Widening the tax base should be a core centre–right principle
The social market economy model is based on the principles of personal responsibility and sustainability. Yet, younger generations in Europe are now being confronted by structural inequalities which are increasingly rendering social mobility and economic success less dependent on hard work, talent and flexibility. Inherited wealth is becoming increasingly important as a driver of progress for young people. In Ireland, 50% of first-time home buyers are receiving financial help from their parents (Lynott 2023). This has created an ‘inheritocracy’ which is widening societal divisions.
Nowhere is this seen more than in the generational differences in household wealth which are underpinned by property values. Mortgage-free older generations are now faced with their children and grandchildren struggling to buy or rent an affordable property. These divisions are exacerbated by a taxation system which disproportionately penalises young people by being heavily skewed towards income taxes. These are paid by the working generations who are also paying significant social security contributions to fund the very generous pensions of their parents and grandparents. This is not a sustainable social contract.
Across the EU27 taxes on earned income account for 20% of total GDP, while taxes earned on property account for just 1.9%. Taxes on property account for only 4.7% of total taxation across the EU27 (European Commission 2025).
For the centre–right this issue may require significant political trade-offs to be made. The traditional approach has been to try to increase the affordable housing supply for young people, including by providing direct financial support to younger generations to buy a home. However, this approach has only had a limited impact and—in some cases—may have just further stimulated housing inflation.

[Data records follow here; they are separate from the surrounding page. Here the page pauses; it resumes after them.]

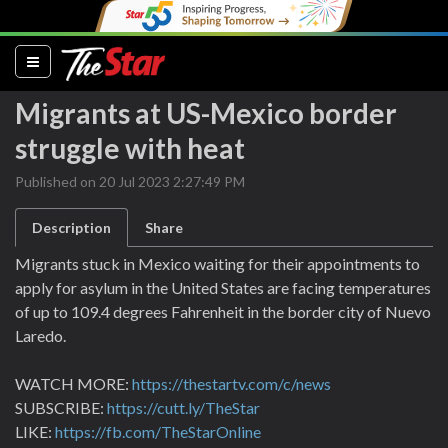
(current)
Migrants at US-Mexico border
struggle with heat
Published on 20 Jul 2023 2:27:49 PM
Description
Share
Migrants stuck in Mexico waiting for their appointments to
apply for asylum in the United States are facing temperatures
of up to 109.4 degrees Fahrenheit in the border city of Nuevo
Laredo.
WATCH MORE:
https://thestartv.com/c/news
SUBSCRIBE:
https://cutt.ly/TheStar
LIKE:
https://fb.com/TheStarOnline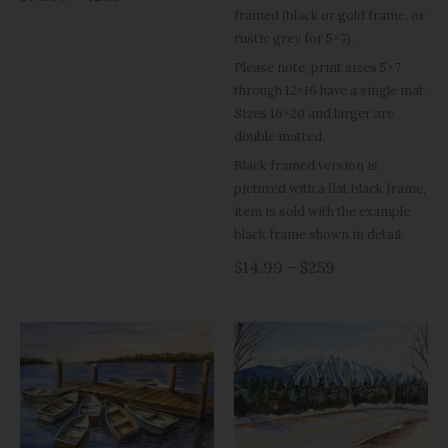
framed (black or gold frame, or
rustic grey for 5×7).
Please note, print sizes 5×7
through 12×16 have a single mat.
Sizes 16×20 and larger are
double matted.
Black framed version is
pictured with a flat black frame,
item is sold with the example
black frame shown in detail.
$14.99 – $259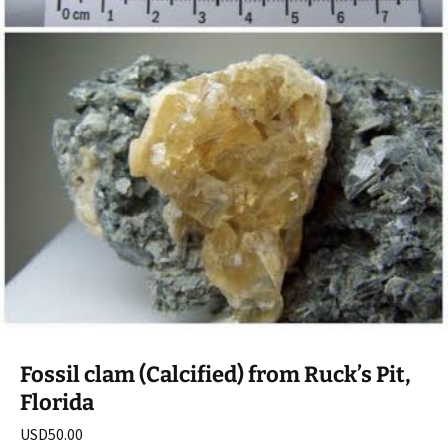
Fossil clam (Calcified) from Ruck’s Pit,
Florida
USD
50.00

The reality is that housing’s structural imbalances are becoming so pronounced that the centre–right must deal with its most inconvenient truth—the fact that its most important voter group (older and retired people, who mostly live mortgage free) needs to contribute towards ensuring a more sustainable economic model for their children. Addressing this issue will not be an easy task, but if it is not addressed it is one that will ensure that the support for centrist political parties among young people continues to decline as these voters become radicalised.
Conclusion
The political consequences of soaring house prices across Europe are now clear. They are a prime driver of deepening intergenerational inequalities and are feeding a sense of hopelessness among younger generations. This article utilises the experiences of Italy and Ireland to highlight how political failures to combat intergenerational housing inequalities have contributed to the rapid disaffection of huge segments of the population. In this context, this article identifies three inconvenient truths that Europe’s centrist political parties need to face before real progress can occur.